What follows is a set of records. Copy them exactly and leave out the images.
[LISTED RECORDS — start]
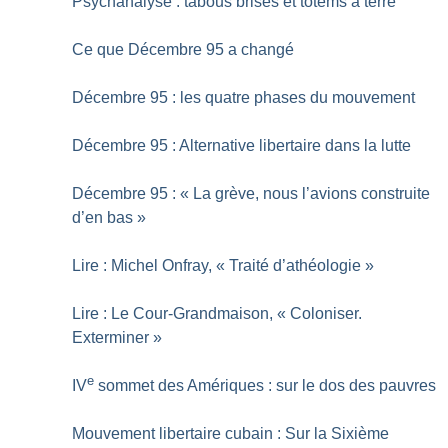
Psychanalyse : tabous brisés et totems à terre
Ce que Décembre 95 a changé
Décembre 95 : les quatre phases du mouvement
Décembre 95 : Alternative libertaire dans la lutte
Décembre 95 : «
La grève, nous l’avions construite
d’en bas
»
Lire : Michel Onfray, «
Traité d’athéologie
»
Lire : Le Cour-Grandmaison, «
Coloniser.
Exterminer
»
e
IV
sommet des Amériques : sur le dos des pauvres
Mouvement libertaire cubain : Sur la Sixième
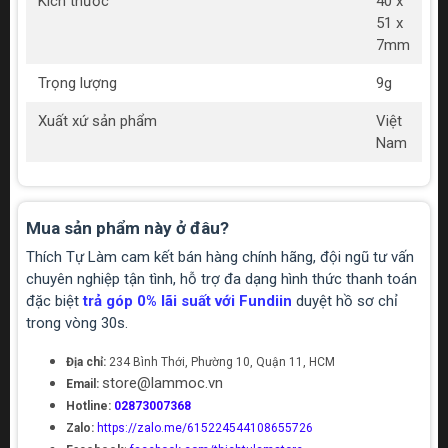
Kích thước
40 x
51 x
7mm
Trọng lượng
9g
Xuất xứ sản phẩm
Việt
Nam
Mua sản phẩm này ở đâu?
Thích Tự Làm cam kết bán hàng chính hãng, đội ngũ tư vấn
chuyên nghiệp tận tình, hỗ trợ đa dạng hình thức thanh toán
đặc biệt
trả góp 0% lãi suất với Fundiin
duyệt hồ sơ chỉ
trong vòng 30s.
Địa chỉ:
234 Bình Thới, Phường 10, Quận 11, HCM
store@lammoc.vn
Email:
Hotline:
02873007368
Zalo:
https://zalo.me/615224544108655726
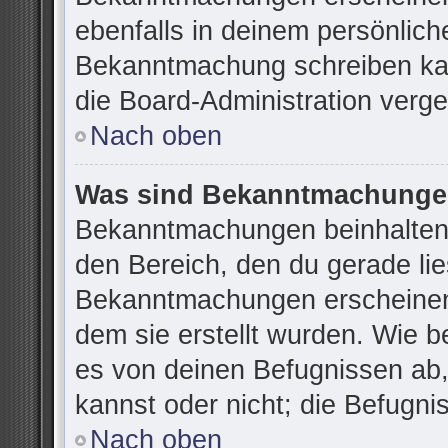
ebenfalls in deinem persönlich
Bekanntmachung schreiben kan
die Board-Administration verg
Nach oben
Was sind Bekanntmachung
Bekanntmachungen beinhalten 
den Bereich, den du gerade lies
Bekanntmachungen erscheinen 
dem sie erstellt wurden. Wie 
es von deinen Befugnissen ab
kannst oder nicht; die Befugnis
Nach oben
[LISTED RECORDS — finish]
### WRITTEN SOLUTION
Psychanalyse : tabous brisés et totems à terre
Ce que Décembre 95 a changé
Décembre 95 : les quatre phases du mouvement
Décembre 95 : Alternative libertaire dans la lutte
Décembre 95 : «
La grève, nous l’avions construite
d’en bas
»
Lire : Michel Onfray, «
Traité d’athéologie
»
Lire : Le Cour-Grandmaison, «
Coloniser.
Exterminer
»
e
IV
sommet des Amériques : sur le dos des pauvres
Mouvement libertaire cubain : Sur la Sixième
Kích thước
40 x
51 x
7mm
Trọng lượng
9g
Xuất xứ sản phẩm
Việt
Nam
Mua sản phẩm này ở đâu?
Thích Tự Làm cam kết bán hàng chính hãng, đội ngũ tư vấn
chuyên nghiệp tận tình, hỗ trợ đa dạng hình thức thanh toán
đặc biệt
trả góp 0% lãi suất với Fundiin
duyệt hồ sơ chỉ
trong vòng 30s.
Địa chỉ:
234 Bình Thới, Phường 10, Quận 11, HCM
store@lammoc.vn
Email:
Hotline:
02873007368
Zalo:
https://zalo.me/615224544108655726
ebenfalls in deinem persönlich
Bekanntmachung schreiben kan
die Board-Administration verg
Nach oben
Was sind Bekanntmachung
Bekanntmachungen beinhalten 
den Bereich, den du gerade lies
Bekanntmachungen erscheinen 
dem sie erstellt wurden. Wie 
es von deinen Befugnissen ab
kannst oder nicht; die Befugnis
Nach oben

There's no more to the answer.